真珠湾攻撃を皮切りに先の大戦がはじまったのが1941年12月のことです。
その半年後に弊社は創業しました。ずいぶんと呑気な創業だと私は感じたものですが、
実際に開戦当初は数々の作戦で成功を収め、国中に楽勝のム-ドが漂っていたそうです。

 

高等小学校を卒業し修行を終えた祖父 吉住茂は、
生家である氷上郡春日町中山に帰郷し、左官店を開業しました。
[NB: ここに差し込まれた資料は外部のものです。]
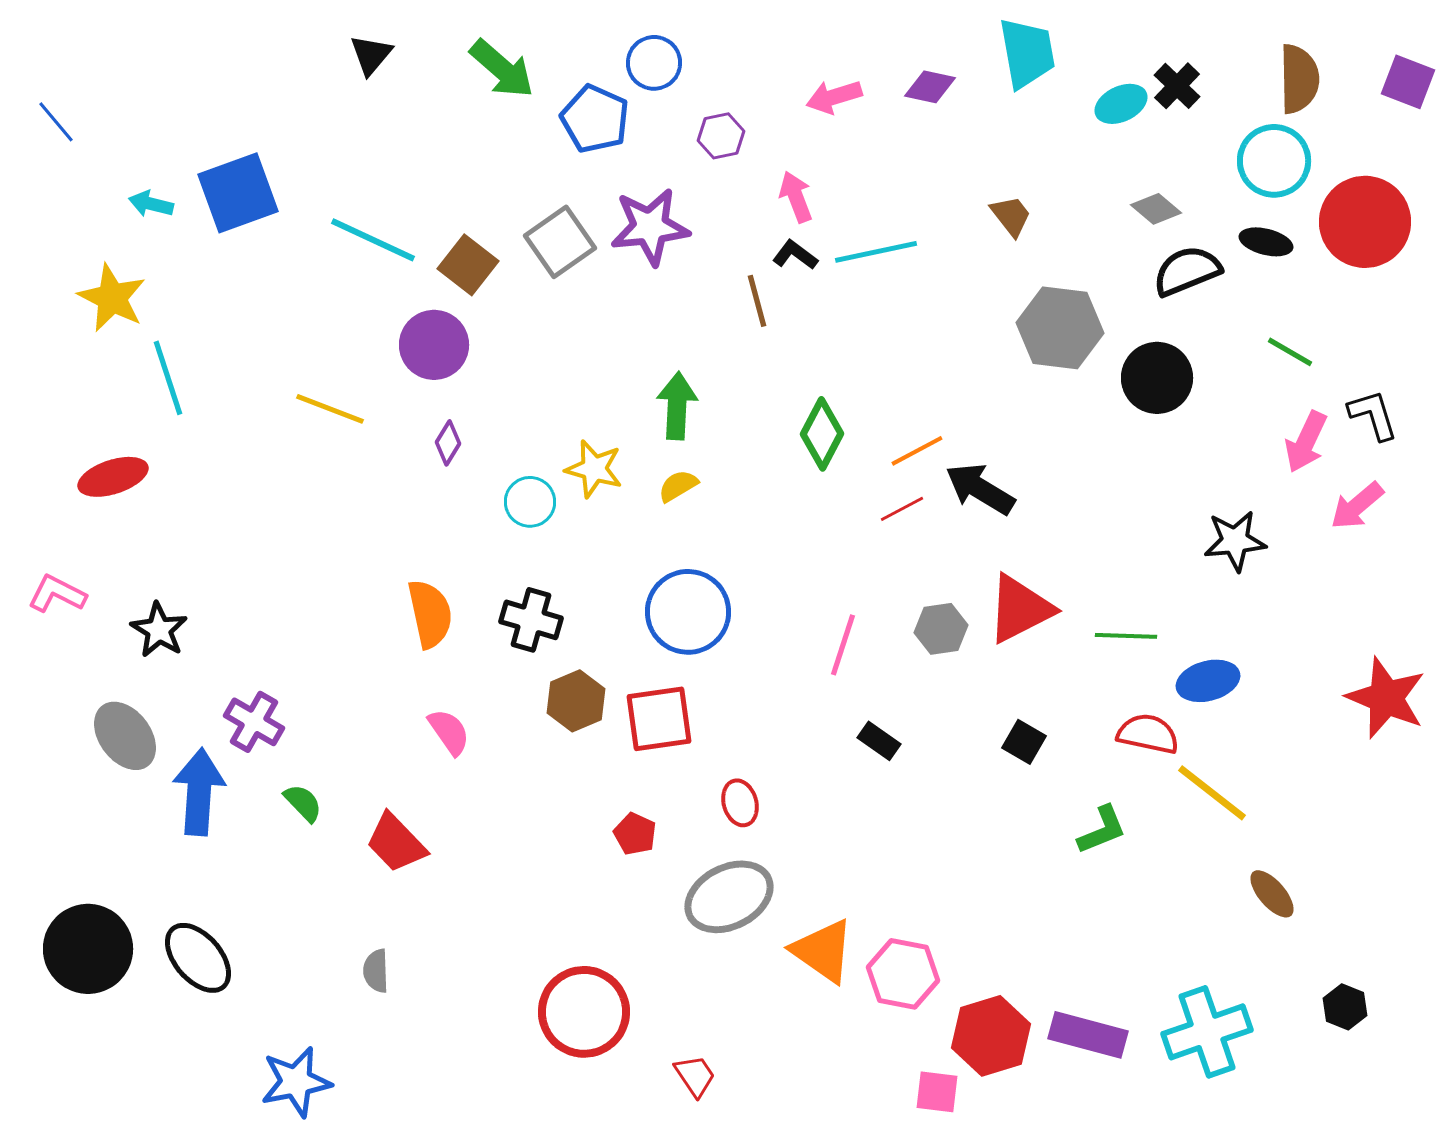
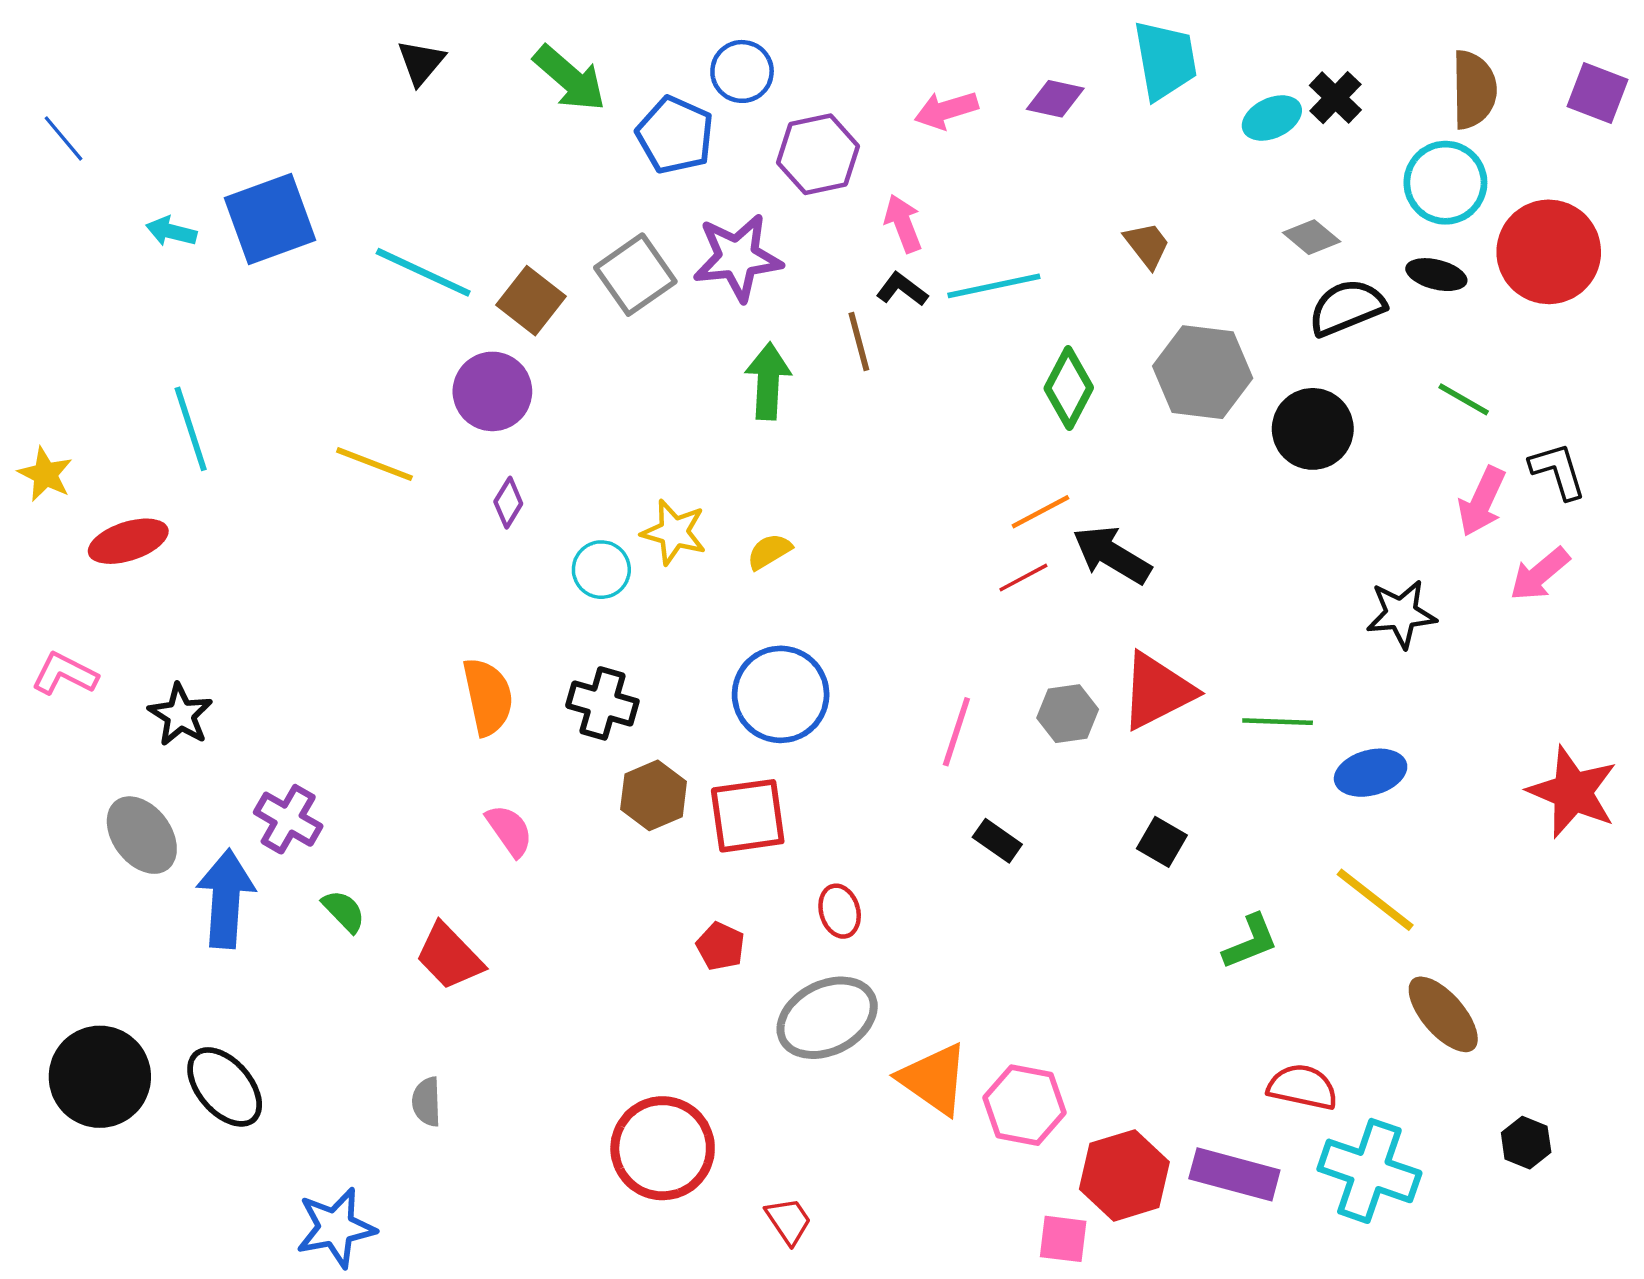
purple hexagon: (721, 136) -> (818, 154), size x1.5
yellow star: (112, 298) -> (45, 474), moved, size x0.7
green arrow: (677, 406) -> (768, 381), moved
green diamond: (822, 434) -> (1069, 388), moved
red semicircle: (1148, 734) -> (1303, 1087), moved
brown ellipse: (1272, 894) -> (1443, 1014), size x1.4
cyan cross: (1207, 1032) -> (1369, 1171), turned 38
当時19歳でした。
吉住左官の開業後しばらくして戦局が悪化し、祖父の元にも赤紙が届きます。
徴兵検査での甲種合格と祖国貢献の機会が与えられたことは、祖父にとって武者震いするほどの名誉であったといいます。
通信兵として乗艦した瑞鶴という大型空母は、数々の海戦で活躍しながらも被弾を免れた幸運艦とされていました。
しかし大戦の終局、エンガノ岬沖海戦で瑞鶴は沈むこととなります。
祖父は油の海を半日泳ぎ、幸運にも味方の駆逐艦に救助されましたが、
この時に多くの戦友を目の前で亡くすこととなったのです。

 

終戦を迎え、祖父は左官店を再開しますが、軍隊仕込みもあり仕事に対して大変厳しかったそうです。
弟子が逃げ出すほどの厳しさで、それは我が子である吉住俊一(現会長)にも同様のものでした。
しかしそれは、命を失った戦友の分、生かされた命を社会に役立て、その命を全うしようとする責任感の現れでした。
そんな真摯に仕事に向かう姿勢が、店の繁盛の原動力となりました。

 

祖父が他界して3年余りが経ちました。
私が幼少の頃には、厳しさの片鱗を伺わせることもなく、優しい祖父が私に語るのは決まって前述の戦争の話でした。
この度の記念誌の発刊にあたり、生涯仕事人間であった祖父の歴史と会社の足取りを振り返りながら、
これまでお世話になったお客様や協力業者の皆様、そして社員への感謝の機会としたいと思います。
また、今後の発展の礎とするため、創業75年の節目を記念し本誌を刊行いたします。